“Treat bats the way you would unvaccinated children,” says Winifred Frick, chief scientist at Bat Conservation International. Before Covid, biologists often blew on bats’ faces to get them to stop biting and on their underbellies to confirm their reproductive status. Don’t do that; you could inadvertently give a bat coronavirus. New bat-handling protocols suggest using an air-puffing tool like one of those baby-booger nasal aspirators to puff air on a bat instead. Also, wear a mask, get vaccinated and test negative for coronavirus before going out in the field.

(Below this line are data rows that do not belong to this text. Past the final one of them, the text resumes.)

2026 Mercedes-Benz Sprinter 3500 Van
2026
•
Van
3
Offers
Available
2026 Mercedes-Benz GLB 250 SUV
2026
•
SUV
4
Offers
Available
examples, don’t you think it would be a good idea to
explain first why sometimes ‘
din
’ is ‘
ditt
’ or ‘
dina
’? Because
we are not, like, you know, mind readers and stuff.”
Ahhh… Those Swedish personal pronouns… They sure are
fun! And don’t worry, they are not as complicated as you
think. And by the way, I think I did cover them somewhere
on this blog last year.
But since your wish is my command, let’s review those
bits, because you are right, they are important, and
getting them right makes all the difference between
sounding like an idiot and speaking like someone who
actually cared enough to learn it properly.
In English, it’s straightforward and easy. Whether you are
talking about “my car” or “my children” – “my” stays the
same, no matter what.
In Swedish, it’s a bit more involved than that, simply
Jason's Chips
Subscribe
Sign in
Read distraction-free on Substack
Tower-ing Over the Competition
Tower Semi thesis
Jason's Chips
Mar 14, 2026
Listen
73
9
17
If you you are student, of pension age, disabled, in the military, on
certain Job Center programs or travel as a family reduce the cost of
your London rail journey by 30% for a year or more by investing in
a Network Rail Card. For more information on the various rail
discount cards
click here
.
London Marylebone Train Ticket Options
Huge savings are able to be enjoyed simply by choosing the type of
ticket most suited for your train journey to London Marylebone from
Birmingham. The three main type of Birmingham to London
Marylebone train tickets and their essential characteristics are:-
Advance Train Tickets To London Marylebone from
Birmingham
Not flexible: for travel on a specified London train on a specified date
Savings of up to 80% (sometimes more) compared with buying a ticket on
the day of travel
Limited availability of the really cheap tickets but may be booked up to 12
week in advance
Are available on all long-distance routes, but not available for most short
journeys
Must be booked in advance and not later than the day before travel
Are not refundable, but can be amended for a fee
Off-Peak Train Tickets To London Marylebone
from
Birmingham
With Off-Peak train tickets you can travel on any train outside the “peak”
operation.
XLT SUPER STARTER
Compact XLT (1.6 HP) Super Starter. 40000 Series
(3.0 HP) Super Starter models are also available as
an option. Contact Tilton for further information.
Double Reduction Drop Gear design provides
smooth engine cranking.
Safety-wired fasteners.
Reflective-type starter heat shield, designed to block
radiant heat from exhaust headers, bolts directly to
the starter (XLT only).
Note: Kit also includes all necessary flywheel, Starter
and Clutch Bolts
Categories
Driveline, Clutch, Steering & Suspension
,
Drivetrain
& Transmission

Bats are generally most active between sunset and midnight. To catch one, set up what’s called a mist net over a stream or along a trail, which they use as flyways. With a flashlight, check your nets every 10 to 15 minutes. Once you’ve caught one, gently untangle it. Hold it in your nondominant hand wearing a leather glove thick enough to withstand sharp teeth and another nitrile or latex glove over it. Lightly press your thumb under its chin to prevent biting. “Don’t squeeze the bat,” Frick says. Try not to keep a bat in captivity for longer than an hour. Let pregnant or lactating ones go sooner. “You don’t want to stress them out,” says Frick, who just finished a stint leading a team of researchers catching little brown bats in Michigan’s Upper Peninsula. Avoid handling bats altogether unless you are vaccinated for rabies and have the appropriate training.
If a bat flies inside a building you’re in, open the doors and windows and turn off the lights. “It’ll find its way out,” Frick says. If the bat is injured or acting unbatlike, don gloves and gently scoop it up in a towel and place it in a covered box with breathing holes. Then call an animal-rescue organization.
Some bats are easier to catch than others. Grappling with a golden-crowned flying fox, with its nearly six-foot wingspan, is markedly different from holding a minuscule, two-gram bumblebee bat. Attitudes differ, too. “Some species are really grumpy,” Frick says. Remember, bats are not responsible for this pandemic. “In some places, people went out and killed bats,” Frick says. “There’s no justification for that whatsoever.”